The Chancellor is right to think of London's position as a fragile one that needs to be nurtured. Yet fine words cost nothing. It's actions that count. If the task force limits itself to persuading the Chancellor that he should keep his hands off the City, then it will have performed a worthwhile service. Now why does that seem so unlikely?

Portillo: past his sell-by date?

What an honourable chap Michael Portillo must be. So as to be free to speak his mind in his blossoming media career, the former defence secretary is giving up his position as a non executive director of BAE Systems, Britain's largest defence contractor.

Mr Portillo is a regular political commentator on Andrew Neil's This Week programme, and he also writes a column for The Sunday Times. If you work in the media, try as you might, you are bound eventually to say or write something which runs counter to the interests of a company as large and controversial as BAE. If you are also a director of that company, then the embarrassment caused is likely to be considerable.

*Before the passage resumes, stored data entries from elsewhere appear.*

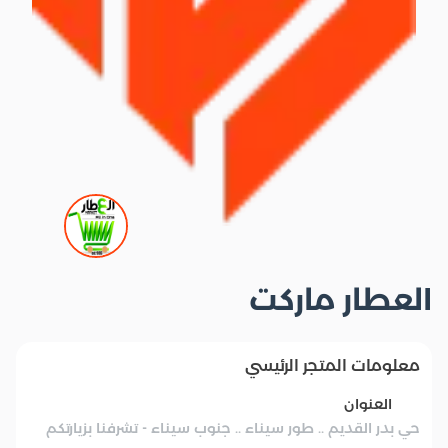
العطار ماركت
معلومات المتجر الرئيسي
العنوان
حي بدر القديم .. طور سيناء .. جنوب سيناء - تشرفنا بزيارتكم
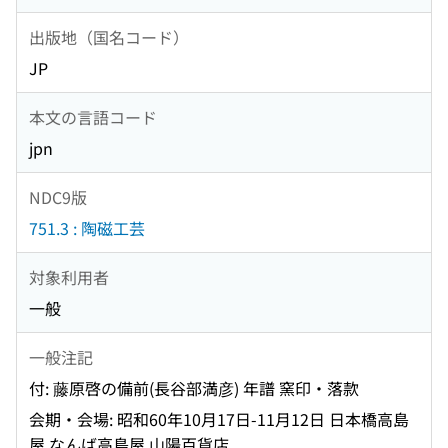
出版地（国名コード）
JP
本文の言語コード
jpn
NDC9版
751.3 : 陶磁工芸
対象利用者
一般
一般注記
付: 藤原啓の備前(長谷部満彦) 年譜 窯印・落款
会期・会場: 昭和60年10月17日-11月12日 日本橋高島
屋 なんば高島屋 山陽百貨店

Yet if Mr Portillo hadn't jumped, there's a strong possibility he would have been pushed. It's many years since Mr Portillo was Secretary of State for Defence and nearly a year since he was an MP. He must long since have lost all value to BAE Systems.

Most of his contacts, both here and abroad, will have moved on, and even his knowledge of the workings of the corridors of power would now only be of historical interest. There should be more jobs in British industry for us columnists, but I fear our craft is best practised as outsiders, not insiders. BAE will no doubt share that view.